Lucas was at first happy. He came over three days in a row, but then it was Friday, he had to play, and he didn’t invite her to come watch. After he, too, disappeared—this was the part that she thought she should have noticed—she had watched him onstage so many times, smiling and waving his sticks, leaning into the drums and staring intently as the beat got faster and more complicated, then, when the song ended, throwing his arms in the air and grinning. Would she ever see that again? Not if he had gone to Guyana. Maybe he had changed his ticket, taken a later flight, used this opportunity to leave her behind because he saw that she was a bourgeois materialist after all. It was a mystery. But she pulled herself together. She went to work, she said that she would take the manager’s job at the branch her restaurant was opening on Fulton Street, she said that she would move across the bay, find a room in the Castro, or, because she would be making a little more money, maybe a one-bedroom apartment. Maybe communal living was not for her. Maybe she needed some boundaries, and boundaries started with a locked door. Nor did she hear from Marla. Jorge had told her that Marla had gone to the agricultural paradise after all, had decided that Paris was corrupt and sha
llow, had turned over a new leaf. So they were all there; they had all left her behind.
She did not run out the back of the restaurant when she saw Aunt Eloise in her section. After being prodded by the maître d’, she went over and set the menu in front of her aunt and said, “Would you like to hear today’s specials?”
Aunt Eloise looked up at her. “I really did wonder whether you had gone.”
“I didn’t.”
“Thank God! I read the article. I was appalled.”
Janet was about to say that the article was all lies and everyone was out to get Reverend Jones, but she said, “I was, too.” Then, “You should try the risotto. It’s rice cooked in broth with mushrooms, garlic, and Parmesan.”
“I know what it is.”
Eloise stared at the menu as if she couldn’t help herself, then said, “What about Lucas?”
“He went.”
Janet sat down in the chair beside Eloise at the table and put her head in her hands.

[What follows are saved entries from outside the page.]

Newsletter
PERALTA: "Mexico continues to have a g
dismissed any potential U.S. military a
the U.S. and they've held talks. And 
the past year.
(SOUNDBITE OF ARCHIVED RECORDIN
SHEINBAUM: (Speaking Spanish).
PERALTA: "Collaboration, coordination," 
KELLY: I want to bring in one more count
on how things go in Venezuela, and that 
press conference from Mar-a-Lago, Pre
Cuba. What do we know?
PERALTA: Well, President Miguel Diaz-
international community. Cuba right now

Her hair fell in a dirty curtain around her, and that made her all the sadder, somehow. Aunt Eloise gently pushed it back, looked her in the eye, took her hand. Then she whispered, “Honey, do you want to leave here and go back home?”
Janet nodded.
—
THERE WERE no kids Minnie had ever seen who had been improved by adult influence, and she thought this in spite of all the conferences over the years in which she had said, “Perhaps if you took Billy in hand,” or “Perhaps if you helped Janie attend more closely to her homework…” Janet, she thought, would have said her parents wrecked her, but Minnie thought she was a strange combination of daring and alert, strong and brittle, overprepared, too smart for her own good, and never ready. Minnie liked her. You could run down the list of what Frank and Andy and Lillian and Arthur and Tim and this mysterious boy Lucas had done to her, and you could imagine how these cruelties (whether intentional or not) had affected her, but she was the same girl she had always been.